I got given a lot of ‘advice’ when I was pregnant. People just couldn’t help but offer nuggets of mostly unasked for wisdom, but no-one told me about these things. If you can relate to any of the below, then I hope that this helps you.

  1. How intense breastfeeding is – you will probably hear that breastfeeding is tricky and that latching on is difficult, but what you don’t hear is how demanding it is on you. Your boobs are a 24/7 cafe and as such, taking time out is tough. You will have to get out of the bath after just five minutes, you will be glued to the sofa for four hours (and all that you want is some water and a snack but cant get them), you will be woken up by your partner who feels awful to do it but also helpless in the boob department . Being on demand constantly is tough so don’t beat yourself up if you struggle and instead try to focus on the positives of breastfeeding. It does get easier as your confidence grows.
  2. How useful a sling is – you may got told about the benefits of sling from a bonding perspective, but hands free life as a new mum for an hour or two a day can give you some time to be you again, but with the benefit of knowing your baby is safe and secure. They will most likely sleep the whole time they are in the sling which also means you know you have a break from feeding, changing and of course, the crying.

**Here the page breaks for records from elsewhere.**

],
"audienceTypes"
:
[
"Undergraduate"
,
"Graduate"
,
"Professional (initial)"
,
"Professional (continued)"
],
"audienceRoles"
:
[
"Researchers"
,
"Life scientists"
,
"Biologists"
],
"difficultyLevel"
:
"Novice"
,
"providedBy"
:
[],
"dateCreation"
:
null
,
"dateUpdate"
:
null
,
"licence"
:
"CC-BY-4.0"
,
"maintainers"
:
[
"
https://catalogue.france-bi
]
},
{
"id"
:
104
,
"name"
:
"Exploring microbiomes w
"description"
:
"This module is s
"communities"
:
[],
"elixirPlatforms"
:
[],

  3. That the baby will need to sleep on you/your partner for the first week – this is where the sleep deprevation is at its worse, although the feeling of it probably won’t kick in for a few days. Your baby needs your body warmth and to be close to you as life post womb is scary. You and your partner will be sleeping in shifts that first week while the other holds baby whilst having to stay awake. Buy magazines, charge your phone, and fuel up.
  4. Your baby will punch your tender nipples – your boobs and nipples will be ridicuously tender. You won’t even be able to wrap a towel around yourself or put on a bra without breast pads. Yet your baby will flail their arms around so be prepared to yelp in pain and discomfort when the inevitable happens.
  5. Sleeping when your baby sleeps  during the day doesn’t happen – the last thing you can do with a new baby is relax enough to sleep when they aren’t in your arms. You will be very sleep deprived, but won’t be able to switch to sleeping mode the second they sleep. If you are alone with the baby, as mentioned above, they need to be held which means you need to stay awake.
  6. You will feel incredibly protective over your baby – you may hear that there is nothing like the instant love you feel and that is so true, but what comes with this is the need to protect them. You have just spent nine months keeping them safe and sound inside you, but now they are here, you can no longer be their protector 24/7. You will need to understand that your partner or friends and family may not do things the way that you would, but it doesn’t mean they are doing them wrong or will harm baby. I found it so tough letting Dunc bath Wilf alone, I was so worried as he wanted to do it his own way. I had to leave the room as I was being too critical and getting in the way of their bonding time. Dads need to find their own way and it took me time to realise that.
  7. The pain you feel post labour goes on and on – it wasn’t until I passed the two week mark that I was able to stand or walk for more than ten minutes without feeling pain down there. I felt bruised and the second I did too much (read, hanging clothes out to dry) I had shooting pains in a very sensitive area. Now I understood that labour would be traumatic, but I wasn’t prepared for my inability to stand or walk for the first five or six hours, and that I would feel this pain, just less intense for those first weeks. Also, that first pee post labour. Wow, that is intense. Sitting down and getting back up is difficult, but one day you will realise that you feel pretty much back to normal again. I would also like to point out that I had a fairly ‘easy’ labour, it wasn’t very long and I didn’t need stitches.
  8. How much your baby wants to be held – I touched on this above with regards to sleeping, however, just generally your baby needs you and your partner. A newborn can’t be spoilt by being held so don’t even worry about routines, etc. They just need you and to feel your warmth and heartbeat. These first weeks of newborn snuggles go so quickly so just soak it up and curl up on the sofa as a new family.

    If you can relate to any of this it is totally normal so please don’t worry. This is a rollercoaster of a time; your hormones are all over the place, you will celebrate a three hour sleep, your body has essentially gone through a trauma and you have this beautiful and seemingly fragile baby and it is down to you to look after them. Life will never be the same and trust me, you couldn’t feel happier about it!